> [EXERCISE REQUIREMENTS]: For the material that follows, return exactly the lines from the one with "Where to Stay" through the one with "Deep Value and Insight", both ends included.

> [EXTRACTED RECORDS]:

--- START ---

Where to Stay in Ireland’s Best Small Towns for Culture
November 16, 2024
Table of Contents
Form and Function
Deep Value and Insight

--- END ---
--- START ---

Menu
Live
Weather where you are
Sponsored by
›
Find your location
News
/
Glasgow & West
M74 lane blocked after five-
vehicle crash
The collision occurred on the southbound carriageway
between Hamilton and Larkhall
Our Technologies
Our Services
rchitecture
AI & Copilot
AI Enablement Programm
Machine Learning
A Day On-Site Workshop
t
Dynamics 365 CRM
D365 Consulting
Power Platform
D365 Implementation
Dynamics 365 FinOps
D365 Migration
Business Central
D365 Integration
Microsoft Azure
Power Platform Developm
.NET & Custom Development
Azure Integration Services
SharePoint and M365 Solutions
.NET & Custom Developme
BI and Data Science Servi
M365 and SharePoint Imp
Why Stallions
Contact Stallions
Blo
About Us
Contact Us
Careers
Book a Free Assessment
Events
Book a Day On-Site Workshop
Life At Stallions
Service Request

--- END ---

> [EXERCISE SOLUTION]:
Where to Stay in Ireland’s Best Small Towns for Culture
November 16, 2024
Table of Contents
Form and Function
Deep Value and Insight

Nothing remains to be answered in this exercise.